*EXERCISE*: From the data below, please reproduce exactly everything from the line that contains "蓑衣翁2014-05-20 22:32:09 回＂颐和园＂" down to the line that contains "那些照片中的＂大 ‘ 智 ‘ 商如马云，大 ‘ 名 ‘ 人如赵薇，大 ‘ 嘴 ‘", with both ends included.

*PROVIDED MATERIAL*:
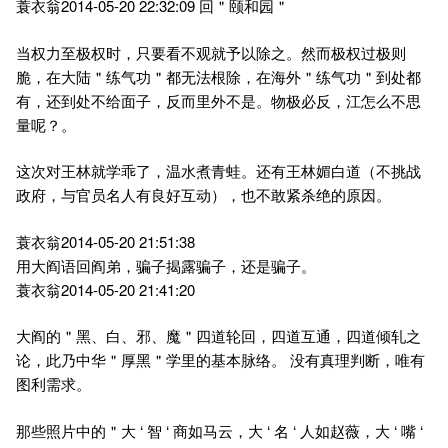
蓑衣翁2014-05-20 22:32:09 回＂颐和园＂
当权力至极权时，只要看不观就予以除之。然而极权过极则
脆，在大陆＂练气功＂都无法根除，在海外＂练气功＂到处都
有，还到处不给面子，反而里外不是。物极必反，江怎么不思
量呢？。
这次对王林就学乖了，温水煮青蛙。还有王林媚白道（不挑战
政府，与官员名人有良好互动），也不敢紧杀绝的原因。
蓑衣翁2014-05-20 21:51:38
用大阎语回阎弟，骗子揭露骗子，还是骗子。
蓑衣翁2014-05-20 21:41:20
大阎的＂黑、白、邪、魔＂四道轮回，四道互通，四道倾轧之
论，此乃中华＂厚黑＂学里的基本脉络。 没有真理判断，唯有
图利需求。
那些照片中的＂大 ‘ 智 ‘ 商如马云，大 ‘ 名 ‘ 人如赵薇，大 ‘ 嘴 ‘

==

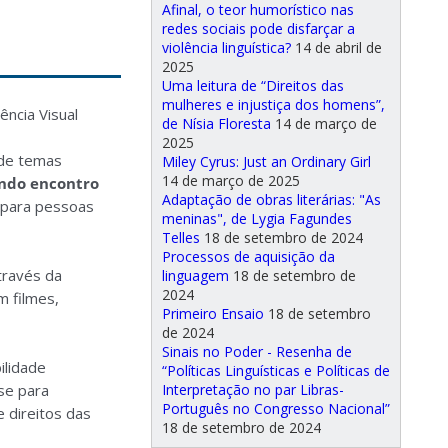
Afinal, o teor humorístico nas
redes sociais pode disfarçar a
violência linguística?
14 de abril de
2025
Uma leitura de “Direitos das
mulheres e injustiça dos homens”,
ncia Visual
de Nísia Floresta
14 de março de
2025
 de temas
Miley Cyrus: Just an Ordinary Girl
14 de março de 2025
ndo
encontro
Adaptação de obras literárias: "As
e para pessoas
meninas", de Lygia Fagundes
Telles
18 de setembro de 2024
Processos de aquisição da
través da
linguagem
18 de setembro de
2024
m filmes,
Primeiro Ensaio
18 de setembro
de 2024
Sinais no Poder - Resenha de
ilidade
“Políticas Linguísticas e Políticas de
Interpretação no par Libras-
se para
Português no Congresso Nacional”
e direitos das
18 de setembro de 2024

--

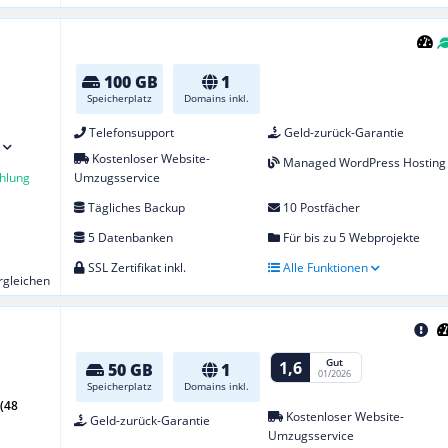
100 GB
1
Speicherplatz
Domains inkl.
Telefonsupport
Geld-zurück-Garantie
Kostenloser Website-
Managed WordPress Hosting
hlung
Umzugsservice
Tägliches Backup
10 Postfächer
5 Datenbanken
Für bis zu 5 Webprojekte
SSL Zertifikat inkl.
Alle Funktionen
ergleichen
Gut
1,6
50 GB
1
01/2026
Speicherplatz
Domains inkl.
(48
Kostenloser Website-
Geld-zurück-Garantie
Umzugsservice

*SOLUTION*:
蓑衣翁2014-05-20 22:32:09 回＂颐和园＂
当权力至极权时，只要看不观就予以除之。然而极权过极则
脆，在大陆＂练气功＂都无法根除，在海外＂练气功＂到处都
有，还到处不给面子，反而里外不是。物极必反，江怎么不思
量呢？。
这次对王林就学乖了，温水煮青蛙。还有王林媚白道（不挑战
政府，与官员名人有良好互动），也不敢紧杀绝的原因。
蓑衣翁2014-05-20 21:51:38
用大阎语回阎弟，骗子揭露骗子，还是骗子。
蓑衣翁2014-05-20 21:41:20
大阎的＂黑、白、邪、魔＂四道轮回，四道互通，四道倾轧之
论，此乃中华＂厚黑＂学里的基本脉络。 没有真理判断，唯有
图利需求。
那些照片中的＂大 ‘ 智 ‘ 商如马云，大 ‘ 名 ‘ 人如赵薇，大 ‘ 嘴 ‘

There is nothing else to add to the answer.